It used to be that a cancer diagnosis meant a shortened life with most kinds not being “curable.” Now, survival rates for most types of cancers have been extended with better diagnosis and treatment. In fact, in the United Kingdom now, half of those people diagnosed with cancer survive for well over 10 years.
A research study in England and Wales shows that 50 percent of those diagnosed with cancer will survive for a decade or far longer. That number was only 24 percent in 1971. In fact, a little over 40 years ago, 50 percent died within one year.
The study, from Cancer Research UK, looked at seven million British cancer patients diagnosed between 1971 and 2011. The researchers concluded that, with today’s treatments, half will survive at least 10 years as which point their prognosis is the same as those who were not diagnosed with cancer. Experts hail the findings as a “tipping point.” They expressed the hope that the dramatic improvements in diagnosis and treatment will mean that cancer will soon be viewed as a chronic condition rather than the end.
Dr. Harpal Kumar, Cancer Research UK’s chief executive, noted that, not very long ago cancer was thought of as a death sentence, but nowadays half of all patients diagnosed with cancer will survive at least 10 years afterwards. He added that the 50 percent figure is a tipping point because the survival rates today should “change the way we should be thinking about cancer,” Kumar said.
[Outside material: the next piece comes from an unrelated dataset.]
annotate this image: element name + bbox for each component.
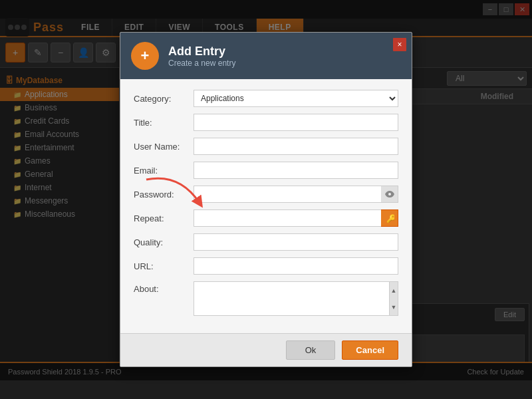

Professor Michel Coleman from London’s School of Hygiene and Tropical Medicine, noted that, as a whole, patients who have survived more than a decade do not “have any different chances of surviving than the rest of the population – in that sense, it would represent a ’cure.’”
While the overall data presented was positive, the research and resulting “all-cancers survival index” was developed using data for 17 types of cancer. The results show significant improvements in survival rates in recent decades for some of the most common cancers, such as breast, prostate and testes. The 10-year survival rate for testicular cancer rose from 69 percent to 98 percent, and rates for malignant skin cancer jumped from 46 percent to 89 percent. The breast cancer survival rate is now 78 percent, nearly double what it was in 1971. Lastly, men living more than 20 years after a prostate cancer diagnosis jumped dramatically from 25 percent to 80 percent.
Not all the news was positive, however. There were six cancer types that do not have a 50 percent survival rate for a decade. Leukemia is close, having gone from a 7 percent survival rate in the 1970s to 46 percent now. The rates for those who live 10 years after being identified with cancers of the stomach, brain, and esophagus have improved, but not much, having gone from 4-6 percent up to 12-15 percent.
The cancers with the worst survival rates are lung and pancreas. They still offer little hope, with only 5 percent (up from 3 percent) of those with lung cancer surviving 10 years and those with pancreatic cancer showing no progress in the past few decades and only 1 percent surviving.
Acknowledging the fact that half of those diagnosed with cancer in the UK live more than 10 years, Kumar pointed that they hope that “20 years from now, we want to see three quarters of all patients surviving at least 10 years following a diagnosis of cancer.” He noted that it would be a big step forward, but his organization believes it is achievable.